Virulence diversity of Phakopsora pachyrhizi isolates from East Africa compared to a geographically diverse collection

Soybean rust, caused by the biotrophic pathogen Phakopsora pachyrhizi is a highly destructive disease that occurs in many soybean producing regions throughout the world causing substantial yield losses. Knowledge about P. pachyrhizi virulence is needed to guide development and deployment of soybean germplasm with durable resistance against all pathogen populations. To assess the virulence diversity of P. pachyrhizi, 25 isolates from eight different countries including 17 isolates from Africa were characterized on 11 soybean genotypes. All the isolates induced tan lesions with abundant sporulation on genotypes without any known resistance genes and on those with resistance genes Rpp4 and Rpp5b. The most durable gene was Rpp2 as 96% of the isolates induced reddish brown lesions with little or no sporulation. Of the African isolates tested, the South African isolate was the most virulent, whereas those from Kenya, Malawi and some of the isolates from Tanzania had the lowest virulence. An Argentinian isolate was virulent on most host differentials, including two cultivars carrying multiple resistance genes.

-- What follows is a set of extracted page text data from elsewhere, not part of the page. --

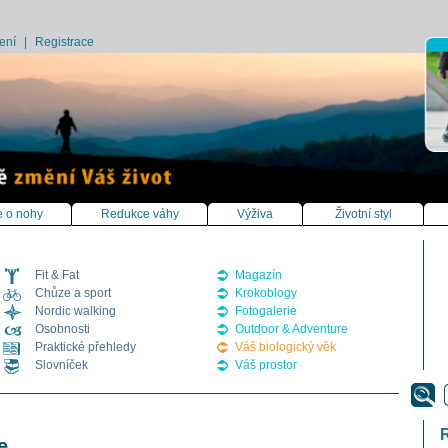
ení
|
Registrace
 o nohy
Redukce váhy
Výživa
Životní styl
Fit & Fat
Magazín
Chůze a sport
Krokoblogy
Nordic walking
Fotogalerie
Osobnosti
Outdoor & Adventure
Praktické přehledy
Váš biologický věk
Slovníček
Váš prostor
že….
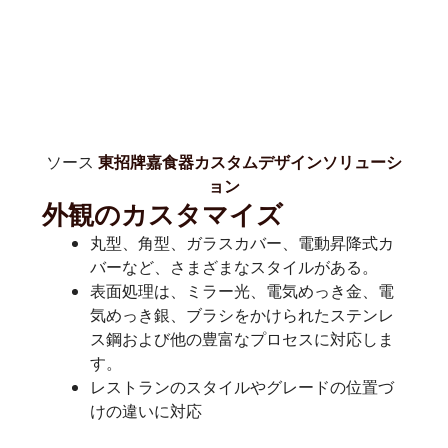
ソース
東招牌嘉食器カスタムデザインソリューシ
ョン
外観のカスタマイズ
丸型、角型、ガラスカバー、電動昇降式カ
バーなど、さまざまなスタイルがある。
表面処理は、ミラー光、電気めっき金、電
気めっき銀、ブラシをかけられたステンレ
ス鋼および他の豊富なプロセスに対応しま
す。
レストランのスタイルやグレードの位置づ
けの違いに対応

Ten distinct pathotypes were identified in this study, four of which comprised the African isolates representing considerable P. pachyrhizi virulence. Soybean genotypes carrying Rpp1b, Rpp2, Rpp3, and Rpp5 resistance genes and cultivars Hyuuga and UG 5 were found to be resistant against most of the African isolates and therefore may be useful for soybean-breeding programs in Africa or elsewhere.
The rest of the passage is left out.